Charles Amos studied Political Theory at The University of Oxford and writes The Musing Individualist Substack.

Rachel Reeves has recently decided to withdraw the winter fuel allowance of £200 for the 10 million pensioners who do not receive pension credit, saving the Treasury approximately £1.4 billion. This is an entirely commendable and courageous move on her part.

Yet I can already hear the united howl of most pensioners against it: ‘I’ve paid in all of my life; I’m entitled to the winter fuel allowance!’ Mainstream politicians are often quick to bend to this form of plea. Should they? No. The average pensioner has not paid in a net sum over their life, and, accepting the welfare state requires redistribution, requires some to get less than they ever paid in. That is the nature of social democracy.

The basic idea behind the mentioned retort of middling pensioners is they should get out of the welfare system what they have paid into it. In addition to this, many believe the state pension system works like an insurance company with each person having their own pot which they build up over time.

Indeed, national insurance and the required payments you make over your life to get a full pension suggest this is the case. In reality, the state pension has always worked via the working population paying for the pensions of older people. William Beveridge’s proposal for a fully funded system was largely brushed aside by the National Insurance Act of 1946 because such a proposal would not have allowed politicians to pay out pensions to those who had not paid in (and gain votes in doing so).

As an Institute for Fiscal Studies report puts it: “Over time, the link between a person’s contributions and the pension income that person receives has become even weaker, as NI rates are now set simply according to the overall budgetary needs and distributional objectives of the government”.

The average pensioner born between 1946 and 1961 has or will receive about £1.20 for every £1 they have paid in. Given Reeves is proposing to take away the winter fuel allowance from 10 million out of 11.4 million receiving it, pensioners should fully accept her proposal, because, they have never paid in enough to warrant having it in the first place.

Instead, Reeves is simply ensuring average pensioners get what they have paid in. I am sure many pensioners will question this evidence given it leads to a conclusion they dislike. Yet simply considering the national debt of £2.5 trillion equating to £37,368 per person shows the average pensioner has taken out more than they have paid in.

To ensure no shred of doubt here it should be noted since 1970 there has only been a budget surplus for five years, meaning, the average taxpayer has not paid in on a net analysis for the vast majority of the fifty years gone.

As the Resolution Foundation notes: “The surplus received by the baby boomers and generations that follow is effectively an additional cost passed onto future generations.” And its future generations will have to bear the cost of such largesse in either higher taxes or fewer services because current spending is simply unsustainable.

Were welfare spending to continue as it does today by 2066 the national debt would be 230 per cent of GDP and debt interest a staggering 9 per cennt of GDP. Removing those unrealistic assumptions confirms something many younger people have always thought, namely, baby boomers have taken the most out of the state and lived up their twilight years on the credit card of tomorrow’s generations.
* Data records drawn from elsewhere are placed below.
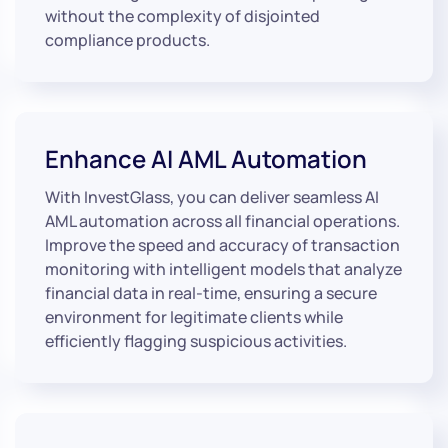
without the complexity of disjointed
compliance products.
Enhance AI AML Automation
With InvestGlass, you can deliver seamless AI
AML automation across all financial operations.
Improve the speed and accuracy of transaction
monitoring with intelligent models that analyze
financial data in real-time, ensuring a secure
environment for legitimate clients while
efficiently flagging suspicious activities.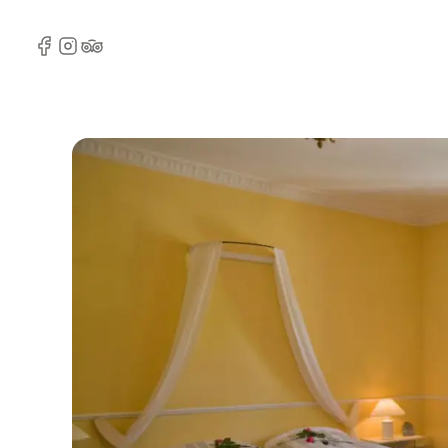
Facebook
Instagram
TripAdvisor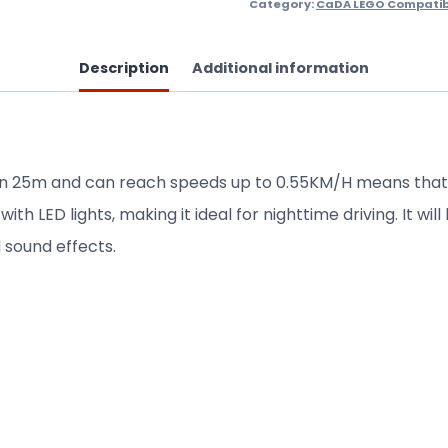
Category:
CaDA LEGO Compatib
Description
Additional information
n 25m and can reach speeds up to 0.55KM/H means that th
th LED lights, making it ideal for nighttime driving. It wi
 sound effects.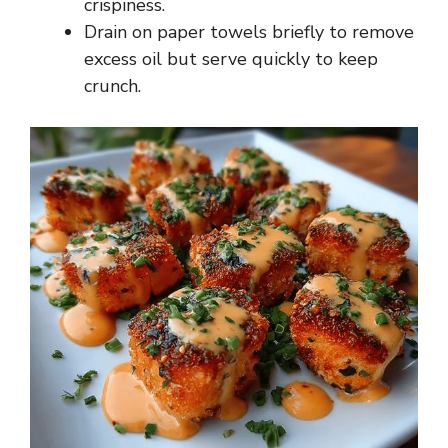
crispiness.
Drain on paper towels briefly to remove
excess oil but serve quickly to keep
crunch.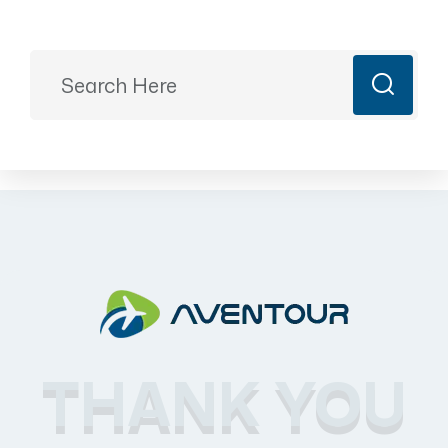
Ready to Plan?
+91 9887499399
majesticrajasthan01@gmail.com
Book Now
THANK YOU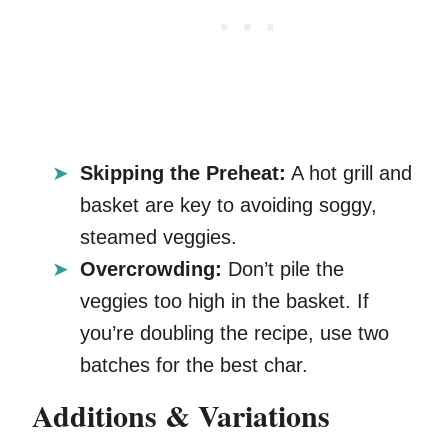
Skipping the Preheat:
A hot grill and
basket are key to avoiding soggy,
steamed veggies.
Overcrowding:
Don’t pile the
veggies too high in the basket. If
you’re doubling the recipe, use two
batches for the best char.
Additions & Variations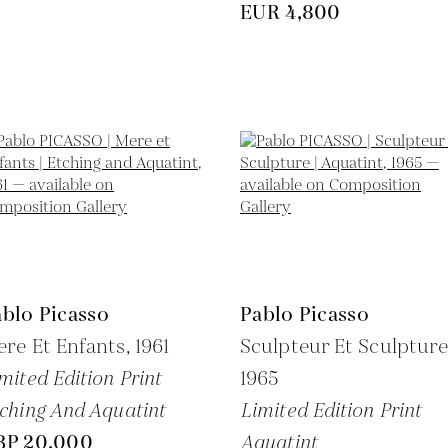
EUR 4,800
blo Picasso
Pablo Picasso
re Et Enfants,
1961
Sculpteur Et Sculpture
mited Edition Print
1965
ching And Aquatint
Limited Edition Print
BP 20,000
Aquatint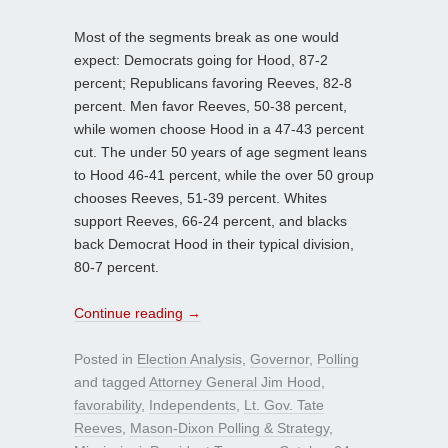
Most of the segments break as one would
expect: Democrats going for Hood, 87-2
percent; Republicans favoring Reeves, 82-8
percent. Men favor Reeves, 50-38 percent,
while women choose Hood in a 47-43 percent
cut. The under 50 years of age segment leans
to Hood 46-41 percent, while the over 50 group
chooses Reeves, 51-39 percent. Whites
support Reeves, 66-24 percent, and blacks
back Democrat Hood in their typical division,
80-7 percent.
Continue reading
→
Posted in
Election Analysis
,
Governor
,
Polling
and tagged
Attorney General Jim Hood
,
favorability
,
Independents
,
Lt. Gov. Tate
Reeves
,
Mason-Dixon Polling & Strategy
,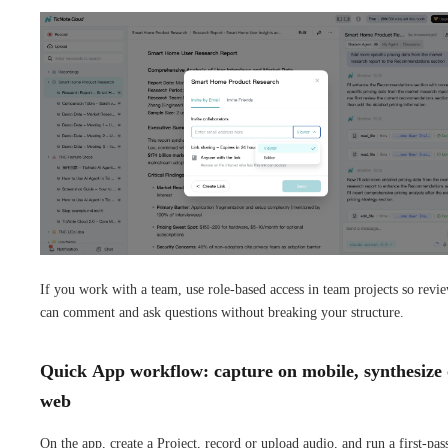
If you work with a team, use role-based access in team projects so revi
can comment and ask questions without breaking your structure.
Quick App workflow: capture on mobile, synthesize
web
On the app, create a Project, record or upload audio, and run a first-pas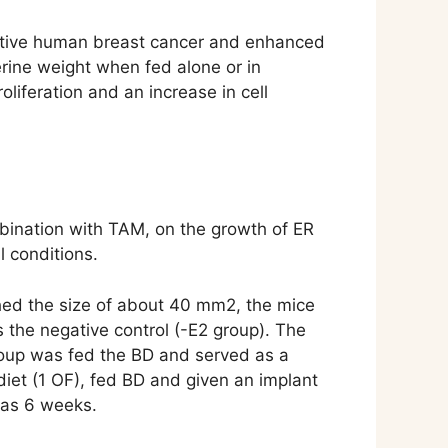
ositive human breast cancer and enhanced
erine weight when fed alone or in
liferation and an increase in cell
mbination with TAM, on the growth of ER
 conditions.
ched the size of about 40 mm2, the mice
 the negative control (-E2 group). The
group was fed the BD and served as a
diet (1 OF), fed BD and given an implant
was 6 weeks.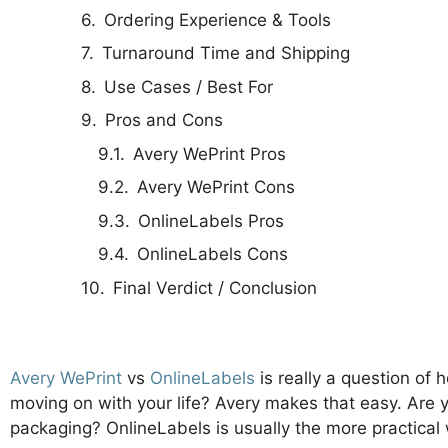
Ordering Experience & Tools
Turnaround Time and Shipping
Use Cases / Best For
Pros and Cons
Avery WePrint Pros
Avery WePrint Cons
OnlineLabels Pros
OnlineLabels Cons
Final Verdict / Conclusion
Avery WePrint
vs
OnlineLabels
is really a question of
moving on with your life? Avery makes that easy. Are 
packaging? OnlineLabels is usually the more practica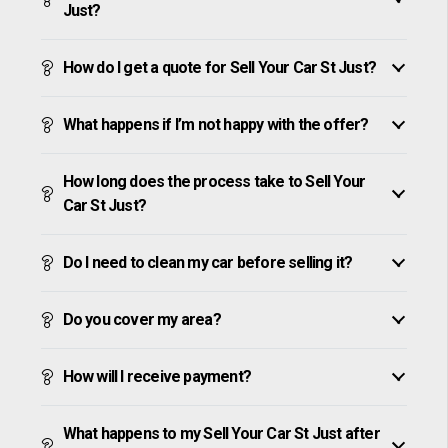
Just?
How do I get a quote for Sell Your Car St Just?
What happens if I’m not happy with the offer?
How long does the process take to Sell Your
Car St Just?
Do I need to clean my car before selling it?
Do you cover my area?
How will I receive payment?
What happens to my Sell Your Car St Just after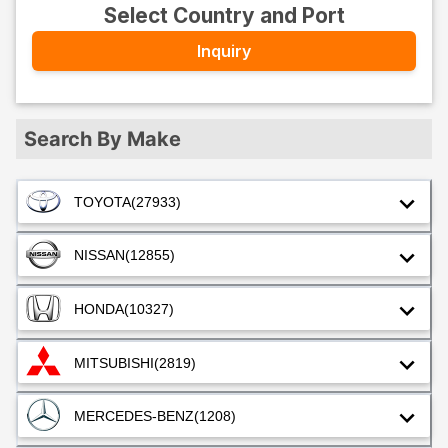
Select Country and Port
Inquiry
Search By Make
TOYOTA
(27933)
NISSAN
(12855)
HONDA
(10327)
MITSUBISHI
(2819)
MERCEDES-BENZ
(1208)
For the sake of argument though let us accept the 10 million pensioners have net paid in across their lives. Would this warrant them claiming they are entitled to their winter fuel allowance? According to the social democratic beliefs which the vast majority of them hold the answer must surely be ‘no’ as well.

Social democracy mandates redistributing income from the rich to the poor based on alleviating poverty, ensuring equality of opportunity, and reducing inequality. All of these objectives almost necessarily dictate many people will end up with less than they paid in. Given pensioners take no issue with the top 1 per cent of earners paying 29 per cent of income tax, but certainly not receiving 29 per cent of the benefits of it, parity of reasoning dictates they accept what they pay is not necessarily what they ought to get out either.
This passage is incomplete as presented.